INFOTECH: Broadband Advancing Forward
Recent Western Cape Business News
2010 was a revolutionary year for local internet users. Having kicked-off with the launch of the Seacom cable, the introduction of cheap uncapped ADSL offerings, followed by Telkom rolling out line speed upgrades across the country, South African broadband is on track - but we still have a long way to go and a lot to look forward to.
While these events have led to some significant price cuts across the industry, most of the cuts occurred at a cost to the consumer. Quality and speed across the board have been largely neglected as ISPs continue to chase the lowest price denominator while simultaneously failing to educate unsuspecting consumers as to the additional costs inherent in low prices: slower speeds and a diminished online experience.
So where does this leave the internet consumer still looking for fast, reliable and affordable internet? Looking to 2011, three major factors will dictate the course of their quest.

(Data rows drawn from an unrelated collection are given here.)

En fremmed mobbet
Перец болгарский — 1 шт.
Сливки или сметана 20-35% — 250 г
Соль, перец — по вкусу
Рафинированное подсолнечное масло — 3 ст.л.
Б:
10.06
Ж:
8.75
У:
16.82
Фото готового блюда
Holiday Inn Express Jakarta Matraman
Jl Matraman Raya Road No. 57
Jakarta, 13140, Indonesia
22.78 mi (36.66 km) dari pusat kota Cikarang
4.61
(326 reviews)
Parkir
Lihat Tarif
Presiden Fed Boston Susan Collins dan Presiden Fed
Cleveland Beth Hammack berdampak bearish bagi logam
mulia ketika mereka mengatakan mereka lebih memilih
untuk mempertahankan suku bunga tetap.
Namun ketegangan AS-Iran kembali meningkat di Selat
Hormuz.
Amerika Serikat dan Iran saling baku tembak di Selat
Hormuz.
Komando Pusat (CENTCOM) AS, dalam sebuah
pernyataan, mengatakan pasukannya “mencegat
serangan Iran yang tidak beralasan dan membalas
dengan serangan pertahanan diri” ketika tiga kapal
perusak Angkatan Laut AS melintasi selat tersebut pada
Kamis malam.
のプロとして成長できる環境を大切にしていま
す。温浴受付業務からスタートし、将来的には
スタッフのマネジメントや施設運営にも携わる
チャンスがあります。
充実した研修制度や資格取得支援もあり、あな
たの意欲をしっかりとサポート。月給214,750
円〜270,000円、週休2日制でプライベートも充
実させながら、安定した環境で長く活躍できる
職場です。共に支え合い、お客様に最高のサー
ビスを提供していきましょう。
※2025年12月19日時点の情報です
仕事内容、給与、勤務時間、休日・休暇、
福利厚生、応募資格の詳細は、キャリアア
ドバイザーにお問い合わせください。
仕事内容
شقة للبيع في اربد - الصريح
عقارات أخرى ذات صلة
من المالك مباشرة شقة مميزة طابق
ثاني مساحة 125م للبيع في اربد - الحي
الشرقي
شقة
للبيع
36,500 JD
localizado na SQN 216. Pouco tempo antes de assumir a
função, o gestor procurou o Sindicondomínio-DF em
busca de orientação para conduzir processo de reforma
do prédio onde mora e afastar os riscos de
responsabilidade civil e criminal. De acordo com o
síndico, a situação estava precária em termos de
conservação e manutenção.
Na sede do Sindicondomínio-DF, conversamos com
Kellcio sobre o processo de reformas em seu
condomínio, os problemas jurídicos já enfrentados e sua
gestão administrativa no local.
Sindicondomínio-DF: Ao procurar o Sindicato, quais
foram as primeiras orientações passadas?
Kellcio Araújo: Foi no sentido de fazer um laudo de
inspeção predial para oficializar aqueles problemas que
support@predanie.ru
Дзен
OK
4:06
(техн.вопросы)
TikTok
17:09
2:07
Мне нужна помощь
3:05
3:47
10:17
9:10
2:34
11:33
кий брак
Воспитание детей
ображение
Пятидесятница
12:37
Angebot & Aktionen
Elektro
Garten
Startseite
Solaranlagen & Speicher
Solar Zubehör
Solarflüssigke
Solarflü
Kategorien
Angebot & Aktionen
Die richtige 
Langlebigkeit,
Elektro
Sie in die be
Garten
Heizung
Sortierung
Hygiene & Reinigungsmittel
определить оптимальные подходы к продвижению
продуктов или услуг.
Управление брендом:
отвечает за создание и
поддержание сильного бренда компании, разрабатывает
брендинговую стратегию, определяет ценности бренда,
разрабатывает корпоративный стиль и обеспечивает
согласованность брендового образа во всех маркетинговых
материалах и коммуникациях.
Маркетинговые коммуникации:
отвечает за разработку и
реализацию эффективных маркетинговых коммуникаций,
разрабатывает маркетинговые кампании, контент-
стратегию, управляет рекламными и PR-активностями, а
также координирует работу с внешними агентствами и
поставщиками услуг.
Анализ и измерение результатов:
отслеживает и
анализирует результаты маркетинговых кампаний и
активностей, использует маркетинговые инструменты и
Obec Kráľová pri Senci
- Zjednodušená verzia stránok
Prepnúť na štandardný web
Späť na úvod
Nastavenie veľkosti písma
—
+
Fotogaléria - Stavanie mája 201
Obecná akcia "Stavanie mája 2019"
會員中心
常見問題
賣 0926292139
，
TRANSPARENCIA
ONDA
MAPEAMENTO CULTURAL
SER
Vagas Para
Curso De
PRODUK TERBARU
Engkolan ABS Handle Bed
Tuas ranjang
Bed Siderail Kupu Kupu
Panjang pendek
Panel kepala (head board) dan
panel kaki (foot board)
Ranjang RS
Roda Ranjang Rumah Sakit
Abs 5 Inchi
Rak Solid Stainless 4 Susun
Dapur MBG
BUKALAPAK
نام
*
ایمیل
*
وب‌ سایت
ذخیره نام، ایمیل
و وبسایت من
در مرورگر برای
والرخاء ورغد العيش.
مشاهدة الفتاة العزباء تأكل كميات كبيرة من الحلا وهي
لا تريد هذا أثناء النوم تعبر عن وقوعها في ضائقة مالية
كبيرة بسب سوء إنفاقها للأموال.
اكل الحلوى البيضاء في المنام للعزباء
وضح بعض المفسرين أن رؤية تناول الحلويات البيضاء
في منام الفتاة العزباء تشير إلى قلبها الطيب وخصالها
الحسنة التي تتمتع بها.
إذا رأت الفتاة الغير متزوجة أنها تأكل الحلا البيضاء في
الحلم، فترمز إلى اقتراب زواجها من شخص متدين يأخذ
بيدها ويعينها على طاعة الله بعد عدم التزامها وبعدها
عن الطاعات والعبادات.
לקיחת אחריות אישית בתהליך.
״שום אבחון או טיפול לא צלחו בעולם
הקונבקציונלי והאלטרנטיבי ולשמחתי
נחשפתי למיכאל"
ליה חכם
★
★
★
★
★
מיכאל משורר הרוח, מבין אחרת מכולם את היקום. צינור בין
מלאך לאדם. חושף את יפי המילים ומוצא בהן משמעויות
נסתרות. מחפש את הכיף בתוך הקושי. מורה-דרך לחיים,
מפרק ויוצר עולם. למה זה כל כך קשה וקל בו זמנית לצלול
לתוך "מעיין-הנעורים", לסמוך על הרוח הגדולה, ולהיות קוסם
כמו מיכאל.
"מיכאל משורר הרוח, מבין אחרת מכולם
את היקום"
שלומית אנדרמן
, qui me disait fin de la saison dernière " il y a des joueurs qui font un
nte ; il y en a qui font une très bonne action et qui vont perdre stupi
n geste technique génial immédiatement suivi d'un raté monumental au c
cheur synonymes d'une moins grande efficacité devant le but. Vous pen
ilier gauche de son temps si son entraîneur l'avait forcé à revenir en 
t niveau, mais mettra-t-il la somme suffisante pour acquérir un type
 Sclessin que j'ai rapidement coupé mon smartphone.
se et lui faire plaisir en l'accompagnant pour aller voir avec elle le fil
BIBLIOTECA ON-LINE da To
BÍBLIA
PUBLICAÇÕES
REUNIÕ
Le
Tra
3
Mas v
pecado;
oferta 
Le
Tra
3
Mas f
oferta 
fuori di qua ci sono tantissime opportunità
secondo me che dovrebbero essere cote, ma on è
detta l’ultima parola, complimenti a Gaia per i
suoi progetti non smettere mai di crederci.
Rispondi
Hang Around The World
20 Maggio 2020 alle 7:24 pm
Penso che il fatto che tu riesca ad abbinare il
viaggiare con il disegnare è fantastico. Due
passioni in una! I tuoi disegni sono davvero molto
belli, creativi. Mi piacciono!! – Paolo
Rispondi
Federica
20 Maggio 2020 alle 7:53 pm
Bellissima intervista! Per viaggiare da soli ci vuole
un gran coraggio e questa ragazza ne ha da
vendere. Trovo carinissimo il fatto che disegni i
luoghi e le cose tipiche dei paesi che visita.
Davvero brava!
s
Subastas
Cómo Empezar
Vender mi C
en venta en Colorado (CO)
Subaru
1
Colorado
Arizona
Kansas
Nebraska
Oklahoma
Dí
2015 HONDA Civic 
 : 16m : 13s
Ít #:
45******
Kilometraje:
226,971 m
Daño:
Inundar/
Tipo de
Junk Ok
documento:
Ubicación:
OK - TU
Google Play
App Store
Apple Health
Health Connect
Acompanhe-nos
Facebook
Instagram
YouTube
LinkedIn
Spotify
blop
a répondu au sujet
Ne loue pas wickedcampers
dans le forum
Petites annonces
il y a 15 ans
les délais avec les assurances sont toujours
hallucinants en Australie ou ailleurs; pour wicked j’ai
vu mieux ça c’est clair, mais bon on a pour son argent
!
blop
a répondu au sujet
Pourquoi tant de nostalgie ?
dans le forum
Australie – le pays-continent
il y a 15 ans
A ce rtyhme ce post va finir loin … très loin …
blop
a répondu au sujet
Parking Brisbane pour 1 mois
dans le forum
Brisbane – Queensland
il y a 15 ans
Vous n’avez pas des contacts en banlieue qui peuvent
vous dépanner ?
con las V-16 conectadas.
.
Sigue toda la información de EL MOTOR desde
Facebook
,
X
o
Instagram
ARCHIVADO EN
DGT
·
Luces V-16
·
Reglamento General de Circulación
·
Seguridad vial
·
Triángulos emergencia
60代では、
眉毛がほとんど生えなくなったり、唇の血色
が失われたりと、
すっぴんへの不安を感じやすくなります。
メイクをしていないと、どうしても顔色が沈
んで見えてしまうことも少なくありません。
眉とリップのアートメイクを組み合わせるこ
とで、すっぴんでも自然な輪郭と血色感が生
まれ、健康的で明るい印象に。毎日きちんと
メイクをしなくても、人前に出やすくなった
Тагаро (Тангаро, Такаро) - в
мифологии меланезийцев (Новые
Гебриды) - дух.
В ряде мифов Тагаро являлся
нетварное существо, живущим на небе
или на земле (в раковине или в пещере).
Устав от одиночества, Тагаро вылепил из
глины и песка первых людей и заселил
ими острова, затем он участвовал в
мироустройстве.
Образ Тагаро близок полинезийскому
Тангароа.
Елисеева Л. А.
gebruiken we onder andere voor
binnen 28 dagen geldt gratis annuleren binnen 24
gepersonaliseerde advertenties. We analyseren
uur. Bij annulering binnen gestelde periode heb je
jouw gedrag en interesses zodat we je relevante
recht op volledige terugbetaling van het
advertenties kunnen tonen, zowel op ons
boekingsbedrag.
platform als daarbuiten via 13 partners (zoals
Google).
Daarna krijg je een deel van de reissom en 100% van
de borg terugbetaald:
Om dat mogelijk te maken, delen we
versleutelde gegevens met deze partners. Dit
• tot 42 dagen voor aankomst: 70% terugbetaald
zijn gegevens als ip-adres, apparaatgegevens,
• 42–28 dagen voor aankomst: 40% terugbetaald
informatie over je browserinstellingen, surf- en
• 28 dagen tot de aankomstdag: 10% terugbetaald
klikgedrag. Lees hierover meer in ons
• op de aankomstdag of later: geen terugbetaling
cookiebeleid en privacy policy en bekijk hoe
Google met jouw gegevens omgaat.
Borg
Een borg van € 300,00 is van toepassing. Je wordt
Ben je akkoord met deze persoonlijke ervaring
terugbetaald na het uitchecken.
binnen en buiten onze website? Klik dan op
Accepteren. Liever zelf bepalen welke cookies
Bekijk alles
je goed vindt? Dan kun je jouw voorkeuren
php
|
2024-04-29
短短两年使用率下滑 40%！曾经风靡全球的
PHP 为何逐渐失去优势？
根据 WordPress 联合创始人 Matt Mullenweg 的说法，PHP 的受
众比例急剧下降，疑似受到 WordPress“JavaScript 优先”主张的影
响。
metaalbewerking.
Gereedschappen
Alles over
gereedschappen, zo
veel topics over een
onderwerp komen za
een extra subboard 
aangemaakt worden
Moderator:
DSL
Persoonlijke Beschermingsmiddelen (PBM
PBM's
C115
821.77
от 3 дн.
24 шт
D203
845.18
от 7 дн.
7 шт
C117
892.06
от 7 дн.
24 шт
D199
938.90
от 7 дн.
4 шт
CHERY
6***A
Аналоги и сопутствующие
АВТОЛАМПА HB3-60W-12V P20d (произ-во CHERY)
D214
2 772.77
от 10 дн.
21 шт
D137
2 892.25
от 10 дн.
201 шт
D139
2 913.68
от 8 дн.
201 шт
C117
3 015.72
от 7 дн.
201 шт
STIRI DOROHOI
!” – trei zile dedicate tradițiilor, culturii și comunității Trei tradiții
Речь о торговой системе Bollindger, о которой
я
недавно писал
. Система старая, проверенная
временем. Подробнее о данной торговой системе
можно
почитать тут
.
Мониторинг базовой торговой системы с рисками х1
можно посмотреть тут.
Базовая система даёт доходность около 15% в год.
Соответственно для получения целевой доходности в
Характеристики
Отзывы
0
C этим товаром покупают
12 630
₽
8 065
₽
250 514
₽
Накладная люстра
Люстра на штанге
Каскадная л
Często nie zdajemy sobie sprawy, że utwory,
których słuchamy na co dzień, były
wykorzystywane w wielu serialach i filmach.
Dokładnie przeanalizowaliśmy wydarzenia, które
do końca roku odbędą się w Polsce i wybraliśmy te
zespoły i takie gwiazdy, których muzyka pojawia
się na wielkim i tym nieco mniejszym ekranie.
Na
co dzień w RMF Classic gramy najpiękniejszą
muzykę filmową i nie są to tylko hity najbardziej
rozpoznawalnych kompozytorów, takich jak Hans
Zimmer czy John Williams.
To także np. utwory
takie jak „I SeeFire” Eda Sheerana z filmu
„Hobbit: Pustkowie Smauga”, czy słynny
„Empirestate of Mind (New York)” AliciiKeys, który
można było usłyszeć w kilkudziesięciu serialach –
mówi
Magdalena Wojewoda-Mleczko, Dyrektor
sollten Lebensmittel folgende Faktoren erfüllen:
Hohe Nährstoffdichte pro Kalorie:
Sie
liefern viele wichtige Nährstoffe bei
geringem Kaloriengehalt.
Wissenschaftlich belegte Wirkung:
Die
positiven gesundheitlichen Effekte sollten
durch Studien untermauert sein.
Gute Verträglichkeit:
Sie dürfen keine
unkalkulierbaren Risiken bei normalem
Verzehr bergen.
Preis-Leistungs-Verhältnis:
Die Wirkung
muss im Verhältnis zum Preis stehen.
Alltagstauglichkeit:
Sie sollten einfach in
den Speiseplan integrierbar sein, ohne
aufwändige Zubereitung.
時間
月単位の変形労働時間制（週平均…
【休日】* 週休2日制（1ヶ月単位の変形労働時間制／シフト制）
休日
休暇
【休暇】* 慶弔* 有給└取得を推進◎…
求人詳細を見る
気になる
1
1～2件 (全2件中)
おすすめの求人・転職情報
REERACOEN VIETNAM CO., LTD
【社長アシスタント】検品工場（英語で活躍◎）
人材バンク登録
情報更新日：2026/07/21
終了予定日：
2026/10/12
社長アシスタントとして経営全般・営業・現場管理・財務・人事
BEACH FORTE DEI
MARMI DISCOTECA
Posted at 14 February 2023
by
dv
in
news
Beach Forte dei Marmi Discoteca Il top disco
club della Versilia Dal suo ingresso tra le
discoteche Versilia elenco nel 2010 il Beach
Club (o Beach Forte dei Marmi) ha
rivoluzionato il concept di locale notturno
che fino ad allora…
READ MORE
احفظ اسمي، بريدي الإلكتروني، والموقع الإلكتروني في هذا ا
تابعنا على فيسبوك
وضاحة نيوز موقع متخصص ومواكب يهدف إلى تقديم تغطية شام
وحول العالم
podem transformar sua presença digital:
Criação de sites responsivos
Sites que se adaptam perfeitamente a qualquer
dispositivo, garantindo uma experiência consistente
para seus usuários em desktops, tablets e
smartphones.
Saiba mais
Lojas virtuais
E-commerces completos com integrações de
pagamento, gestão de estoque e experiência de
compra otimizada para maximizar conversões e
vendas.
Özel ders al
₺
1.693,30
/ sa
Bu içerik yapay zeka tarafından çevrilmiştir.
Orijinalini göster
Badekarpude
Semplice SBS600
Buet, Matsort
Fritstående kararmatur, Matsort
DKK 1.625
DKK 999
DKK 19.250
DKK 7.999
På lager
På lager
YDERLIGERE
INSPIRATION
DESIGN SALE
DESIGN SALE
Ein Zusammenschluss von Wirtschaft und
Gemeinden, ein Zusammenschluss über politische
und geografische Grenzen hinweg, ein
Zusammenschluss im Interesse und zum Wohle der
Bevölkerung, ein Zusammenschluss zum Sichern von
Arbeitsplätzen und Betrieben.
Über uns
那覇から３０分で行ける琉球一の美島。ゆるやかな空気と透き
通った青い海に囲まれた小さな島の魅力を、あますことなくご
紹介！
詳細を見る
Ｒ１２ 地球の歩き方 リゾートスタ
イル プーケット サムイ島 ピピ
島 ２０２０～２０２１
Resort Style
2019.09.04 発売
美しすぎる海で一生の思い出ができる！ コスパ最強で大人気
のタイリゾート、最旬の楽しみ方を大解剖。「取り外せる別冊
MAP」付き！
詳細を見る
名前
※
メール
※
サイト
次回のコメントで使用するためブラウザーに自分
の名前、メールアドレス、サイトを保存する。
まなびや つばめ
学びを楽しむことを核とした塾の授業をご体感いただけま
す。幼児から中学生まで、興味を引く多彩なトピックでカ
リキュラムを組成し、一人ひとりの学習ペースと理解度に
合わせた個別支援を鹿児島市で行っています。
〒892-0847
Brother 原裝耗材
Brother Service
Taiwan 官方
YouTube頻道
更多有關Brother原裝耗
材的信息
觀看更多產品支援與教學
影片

1. SA Fibre - Reducing Local Transit Cost
Neotel and FibreCo will be offering newly deployed local fibre connectivity between Johannesburg and Cape Town, in direct competition with Broadband Infraco and Telkom. This will mean a significant drop in local transit costs for ISP’s and make for easier peering.
2. WACS (West Africa Cable System) - Reducing International Transit Cost
Lighting late 2011, at 3.8tbps (at least three times the size of Seacom),WACS should have a very positive impact on the cost of International connectivity. The effect will be gradual though, as it will take time for ISP’s to buy and provision the bandwidth.
3. LLU (Local Loop Unbundling) - Reducing Last Mile Cost
This involves reducing Telkom’s monopoly on last mile services and is the most important factor as it currently makes up the majority of costs for ADSL. The LLU plan is being pushed for completion by new Communications Minister Roy Padayachie for November 2011.
There is no doubt that the South African market will continue to demand cheaper bandwidth in 2011, and that cost reductions will remain a dominant point of focus, but what we also need is more pressure on providers to deliver not only cheaper services, but also improved quality and faster speeds. Only then will SA broadband begin to reach the world-class standard that we deserve.